# Assigned task
Among the entries below, find the line with "17. W przypad", then quote it and each following line up to and including the line with "Представлена видеокарта Palit", and nothing else.

# Excerpted data
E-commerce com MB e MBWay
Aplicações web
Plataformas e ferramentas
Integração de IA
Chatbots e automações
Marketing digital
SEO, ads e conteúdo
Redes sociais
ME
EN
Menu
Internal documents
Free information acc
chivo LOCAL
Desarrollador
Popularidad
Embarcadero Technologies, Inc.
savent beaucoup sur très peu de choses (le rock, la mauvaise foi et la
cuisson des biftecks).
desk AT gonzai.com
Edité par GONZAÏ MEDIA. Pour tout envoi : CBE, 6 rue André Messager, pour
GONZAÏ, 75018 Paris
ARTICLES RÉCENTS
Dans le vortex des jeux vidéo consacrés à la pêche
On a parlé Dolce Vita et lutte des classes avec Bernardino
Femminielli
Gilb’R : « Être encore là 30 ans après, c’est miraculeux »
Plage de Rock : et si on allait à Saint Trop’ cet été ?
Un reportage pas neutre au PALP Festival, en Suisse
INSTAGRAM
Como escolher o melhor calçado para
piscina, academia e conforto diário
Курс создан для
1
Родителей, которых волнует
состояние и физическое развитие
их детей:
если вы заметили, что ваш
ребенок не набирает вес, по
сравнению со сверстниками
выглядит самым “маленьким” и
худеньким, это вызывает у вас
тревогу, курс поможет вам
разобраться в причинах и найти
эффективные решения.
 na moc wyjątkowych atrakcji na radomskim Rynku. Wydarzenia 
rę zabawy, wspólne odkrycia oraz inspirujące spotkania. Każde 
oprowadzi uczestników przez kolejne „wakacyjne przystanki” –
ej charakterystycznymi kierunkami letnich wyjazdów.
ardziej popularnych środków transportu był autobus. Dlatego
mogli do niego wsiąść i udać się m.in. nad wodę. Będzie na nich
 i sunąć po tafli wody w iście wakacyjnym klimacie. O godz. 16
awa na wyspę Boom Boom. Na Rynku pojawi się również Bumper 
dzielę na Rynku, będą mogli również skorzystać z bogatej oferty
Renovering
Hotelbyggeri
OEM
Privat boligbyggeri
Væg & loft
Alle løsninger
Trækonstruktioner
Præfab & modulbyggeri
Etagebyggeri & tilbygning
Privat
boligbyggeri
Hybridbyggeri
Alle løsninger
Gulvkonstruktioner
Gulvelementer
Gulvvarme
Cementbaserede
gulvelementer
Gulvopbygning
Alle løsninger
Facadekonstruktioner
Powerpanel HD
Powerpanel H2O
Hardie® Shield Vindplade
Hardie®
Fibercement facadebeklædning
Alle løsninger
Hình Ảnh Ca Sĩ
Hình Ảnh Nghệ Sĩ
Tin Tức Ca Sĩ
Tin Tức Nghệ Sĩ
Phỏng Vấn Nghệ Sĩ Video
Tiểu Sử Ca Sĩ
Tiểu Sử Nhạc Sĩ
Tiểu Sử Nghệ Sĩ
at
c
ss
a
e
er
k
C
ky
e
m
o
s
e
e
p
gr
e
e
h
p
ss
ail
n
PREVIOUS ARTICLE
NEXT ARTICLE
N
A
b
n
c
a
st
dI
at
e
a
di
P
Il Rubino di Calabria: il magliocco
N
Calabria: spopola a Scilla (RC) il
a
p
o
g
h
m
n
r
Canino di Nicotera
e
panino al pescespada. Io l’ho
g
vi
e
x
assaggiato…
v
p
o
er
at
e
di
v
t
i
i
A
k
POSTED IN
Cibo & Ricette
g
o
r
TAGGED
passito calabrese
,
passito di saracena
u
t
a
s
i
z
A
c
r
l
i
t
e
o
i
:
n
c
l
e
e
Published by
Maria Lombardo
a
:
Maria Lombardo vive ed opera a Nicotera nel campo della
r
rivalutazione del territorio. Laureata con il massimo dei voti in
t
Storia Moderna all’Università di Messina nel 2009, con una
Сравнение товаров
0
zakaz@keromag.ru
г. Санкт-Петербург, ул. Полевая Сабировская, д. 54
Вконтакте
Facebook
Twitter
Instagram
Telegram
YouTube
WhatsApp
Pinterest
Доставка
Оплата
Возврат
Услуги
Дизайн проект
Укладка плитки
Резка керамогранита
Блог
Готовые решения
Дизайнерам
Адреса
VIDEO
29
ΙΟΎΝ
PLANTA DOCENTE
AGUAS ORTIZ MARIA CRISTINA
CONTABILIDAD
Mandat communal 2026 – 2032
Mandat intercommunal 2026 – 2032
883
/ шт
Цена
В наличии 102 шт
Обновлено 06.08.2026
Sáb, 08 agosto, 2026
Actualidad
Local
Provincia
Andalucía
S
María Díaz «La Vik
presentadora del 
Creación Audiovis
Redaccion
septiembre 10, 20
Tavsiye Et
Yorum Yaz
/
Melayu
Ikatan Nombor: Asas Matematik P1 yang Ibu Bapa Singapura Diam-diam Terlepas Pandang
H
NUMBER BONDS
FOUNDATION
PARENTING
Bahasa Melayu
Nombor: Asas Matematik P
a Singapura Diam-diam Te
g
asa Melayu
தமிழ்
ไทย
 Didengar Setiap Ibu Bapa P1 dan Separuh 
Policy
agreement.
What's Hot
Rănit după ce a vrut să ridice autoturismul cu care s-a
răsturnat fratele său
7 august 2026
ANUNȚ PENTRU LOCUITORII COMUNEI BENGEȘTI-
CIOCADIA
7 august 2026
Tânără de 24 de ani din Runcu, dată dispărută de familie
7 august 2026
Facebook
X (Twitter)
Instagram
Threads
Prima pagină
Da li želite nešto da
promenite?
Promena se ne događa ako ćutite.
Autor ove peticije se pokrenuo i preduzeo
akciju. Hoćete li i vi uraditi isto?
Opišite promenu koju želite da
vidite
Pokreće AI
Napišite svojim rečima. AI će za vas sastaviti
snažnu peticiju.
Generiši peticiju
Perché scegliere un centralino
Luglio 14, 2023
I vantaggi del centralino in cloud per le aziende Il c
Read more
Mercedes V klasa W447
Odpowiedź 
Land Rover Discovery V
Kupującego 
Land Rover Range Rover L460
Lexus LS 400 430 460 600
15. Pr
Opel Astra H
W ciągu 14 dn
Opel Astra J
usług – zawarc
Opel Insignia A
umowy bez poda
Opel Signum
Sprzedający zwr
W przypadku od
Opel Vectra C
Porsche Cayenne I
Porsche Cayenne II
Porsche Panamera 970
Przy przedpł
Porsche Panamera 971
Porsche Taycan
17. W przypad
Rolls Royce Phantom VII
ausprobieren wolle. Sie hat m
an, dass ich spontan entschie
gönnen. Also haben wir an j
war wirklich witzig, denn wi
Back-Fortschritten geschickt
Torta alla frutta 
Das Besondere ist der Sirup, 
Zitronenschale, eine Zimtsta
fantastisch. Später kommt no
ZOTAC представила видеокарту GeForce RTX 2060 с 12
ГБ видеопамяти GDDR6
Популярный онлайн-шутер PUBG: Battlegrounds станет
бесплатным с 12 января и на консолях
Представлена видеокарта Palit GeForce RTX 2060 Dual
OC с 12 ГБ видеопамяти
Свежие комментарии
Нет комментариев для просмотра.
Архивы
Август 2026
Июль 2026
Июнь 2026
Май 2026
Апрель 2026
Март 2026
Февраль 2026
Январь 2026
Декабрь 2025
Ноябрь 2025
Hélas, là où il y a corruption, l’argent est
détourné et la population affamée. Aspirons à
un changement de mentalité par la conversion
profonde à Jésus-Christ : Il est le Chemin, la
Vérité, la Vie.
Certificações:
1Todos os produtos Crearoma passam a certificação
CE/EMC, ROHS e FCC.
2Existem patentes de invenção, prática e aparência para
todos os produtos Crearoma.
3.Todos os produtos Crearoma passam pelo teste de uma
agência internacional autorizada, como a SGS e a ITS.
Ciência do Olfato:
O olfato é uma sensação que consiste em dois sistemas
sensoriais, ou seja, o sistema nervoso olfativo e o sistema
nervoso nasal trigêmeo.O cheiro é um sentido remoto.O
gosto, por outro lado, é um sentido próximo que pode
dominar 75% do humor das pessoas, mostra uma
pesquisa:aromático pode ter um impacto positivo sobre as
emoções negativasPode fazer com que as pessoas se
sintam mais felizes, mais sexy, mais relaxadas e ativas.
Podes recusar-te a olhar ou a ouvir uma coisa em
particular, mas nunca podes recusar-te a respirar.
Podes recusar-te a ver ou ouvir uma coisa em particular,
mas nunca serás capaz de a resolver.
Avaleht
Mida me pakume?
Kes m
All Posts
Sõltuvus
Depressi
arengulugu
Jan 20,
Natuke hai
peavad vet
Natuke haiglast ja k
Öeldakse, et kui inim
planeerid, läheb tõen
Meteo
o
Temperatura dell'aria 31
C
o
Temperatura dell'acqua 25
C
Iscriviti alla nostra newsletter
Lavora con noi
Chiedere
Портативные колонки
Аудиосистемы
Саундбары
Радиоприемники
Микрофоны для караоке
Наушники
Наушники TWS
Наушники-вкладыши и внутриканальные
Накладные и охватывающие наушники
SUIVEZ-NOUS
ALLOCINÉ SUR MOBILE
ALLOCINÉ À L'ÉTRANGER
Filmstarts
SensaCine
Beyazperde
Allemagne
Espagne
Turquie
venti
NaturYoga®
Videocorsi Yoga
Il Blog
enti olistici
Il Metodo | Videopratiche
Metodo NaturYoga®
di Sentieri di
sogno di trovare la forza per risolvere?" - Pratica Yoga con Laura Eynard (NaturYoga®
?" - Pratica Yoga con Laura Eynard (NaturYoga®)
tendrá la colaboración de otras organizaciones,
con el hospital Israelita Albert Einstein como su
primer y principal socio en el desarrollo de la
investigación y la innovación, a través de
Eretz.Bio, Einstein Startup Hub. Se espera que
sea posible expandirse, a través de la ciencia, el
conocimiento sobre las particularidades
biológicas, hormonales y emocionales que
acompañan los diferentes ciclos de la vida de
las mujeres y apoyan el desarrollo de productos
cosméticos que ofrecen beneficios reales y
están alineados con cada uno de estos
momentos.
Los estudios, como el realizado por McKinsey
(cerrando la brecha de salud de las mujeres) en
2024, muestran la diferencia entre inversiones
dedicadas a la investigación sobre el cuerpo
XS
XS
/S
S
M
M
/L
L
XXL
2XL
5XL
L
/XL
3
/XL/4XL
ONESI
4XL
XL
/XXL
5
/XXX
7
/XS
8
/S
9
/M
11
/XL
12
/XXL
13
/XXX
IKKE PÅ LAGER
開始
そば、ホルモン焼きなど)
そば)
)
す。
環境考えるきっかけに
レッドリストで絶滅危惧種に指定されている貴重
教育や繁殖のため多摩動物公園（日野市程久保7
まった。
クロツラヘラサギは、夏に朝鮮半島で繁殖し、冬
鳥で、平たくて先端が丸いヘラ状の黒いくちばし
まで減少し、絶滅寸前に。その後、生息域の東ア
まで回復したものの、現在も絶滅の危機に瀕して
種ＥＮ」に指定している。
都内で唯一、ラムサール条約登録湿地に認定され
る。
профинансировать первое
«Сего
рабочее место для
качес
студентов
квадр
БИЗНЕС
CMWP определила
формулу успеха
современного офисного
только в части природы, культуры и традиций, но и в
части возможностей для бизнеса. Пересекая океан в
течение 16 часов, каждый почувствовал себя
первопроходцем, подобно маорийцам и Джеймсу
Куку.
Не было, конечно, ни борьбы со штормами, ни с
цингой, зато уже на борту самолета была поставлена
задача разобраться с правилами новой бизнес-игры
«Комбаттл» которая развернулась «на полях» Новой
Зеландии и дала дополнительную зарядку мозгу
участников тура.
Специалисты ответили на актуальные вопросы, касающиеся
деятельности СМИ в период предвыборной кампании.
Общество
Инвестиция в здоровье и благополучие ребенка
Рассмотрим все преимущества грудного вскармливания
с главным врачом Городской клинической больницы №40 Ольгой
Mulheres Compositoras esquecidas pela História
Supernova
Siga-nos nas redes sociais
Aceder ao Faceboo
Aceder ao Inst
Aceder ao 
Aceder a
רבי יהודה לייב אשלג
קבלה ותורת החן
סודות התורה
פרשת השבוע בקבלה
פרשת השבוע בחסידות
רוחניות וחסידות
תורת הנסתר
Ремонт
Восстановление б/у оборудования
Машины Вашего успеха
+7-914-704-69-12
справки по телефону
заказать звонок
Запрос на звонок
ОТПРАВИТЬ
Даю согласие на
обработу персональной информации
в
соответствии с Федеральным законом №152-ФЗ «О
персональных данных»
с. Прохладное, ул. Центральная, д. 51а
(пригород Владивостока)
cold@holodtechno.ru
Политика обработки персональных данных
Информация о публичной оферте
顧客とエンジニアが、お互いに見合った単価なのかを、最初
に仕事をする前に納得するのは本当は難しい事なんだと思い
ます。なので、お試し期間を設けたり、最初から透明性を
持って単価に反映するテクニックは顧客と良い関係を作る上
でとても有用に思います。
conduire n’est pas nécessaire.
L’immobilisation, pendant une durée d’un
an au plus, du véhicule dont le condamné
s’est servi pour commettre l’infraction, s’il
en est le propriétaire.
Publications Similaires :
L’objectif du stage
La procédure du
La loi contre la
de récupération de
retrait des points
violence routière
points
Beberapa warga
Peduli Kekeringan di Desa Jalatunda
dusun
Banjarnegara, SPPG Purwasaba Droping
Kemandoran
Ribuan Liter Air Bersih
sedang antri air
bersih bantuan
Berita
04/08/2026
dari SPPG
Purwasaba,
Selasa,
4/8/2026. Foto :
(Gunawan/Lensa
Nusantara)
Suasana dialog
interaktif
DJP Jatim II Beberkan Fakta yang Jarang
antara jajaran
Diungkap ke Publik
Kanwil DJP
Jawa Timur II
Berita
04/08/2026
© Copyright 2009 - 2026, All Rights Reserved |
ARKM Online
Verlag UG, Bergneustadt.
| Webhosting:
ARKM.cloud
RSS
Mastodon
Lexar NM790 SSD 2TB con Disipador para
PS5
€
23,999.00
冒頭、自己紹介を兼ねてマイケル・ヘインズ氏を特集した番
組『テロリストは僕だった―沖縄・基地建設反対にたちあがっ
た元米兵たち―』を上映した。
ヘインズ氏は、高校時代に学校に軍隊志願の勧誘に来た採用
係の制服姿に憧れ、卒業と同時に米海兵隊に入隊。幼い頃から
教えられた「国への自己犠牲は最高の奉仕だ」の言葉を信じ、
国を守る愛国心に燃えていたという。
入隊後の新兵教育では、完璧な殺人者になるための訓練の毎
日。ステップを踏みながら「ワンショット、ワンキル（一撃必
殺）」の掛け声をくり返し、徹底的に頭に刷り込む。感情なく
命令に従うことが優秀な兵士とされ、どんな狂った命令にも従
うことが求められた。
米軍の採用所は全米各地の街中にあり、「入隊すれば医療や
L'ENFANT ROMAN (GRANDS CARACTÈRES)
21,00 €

# Solution to this task
17. W przypad
Rolls Royce Phantom VII
ausprobieren wolle. Sie hat m
an, dass ich spontan entschie
gönnen. Also haben wir an j
war wirklich witzig, denn wi
Back-Fortschritten geschickt
Torta alla frutta 
Das Besondere ist der Sirup, 
Zitronenschale, eine Zimtsta
fantastisch. Später kommt no
ZOTAC представила видеокарту GeForce RTX 2060 с 12
ГБ видеопамяти GDDR6
Популярный онлайн-шутер PUBG: Battlegrounds станет
бесплатным с 12 января и на консолях
Представлена видеокарта Palit GeForce RTX 2060 Dual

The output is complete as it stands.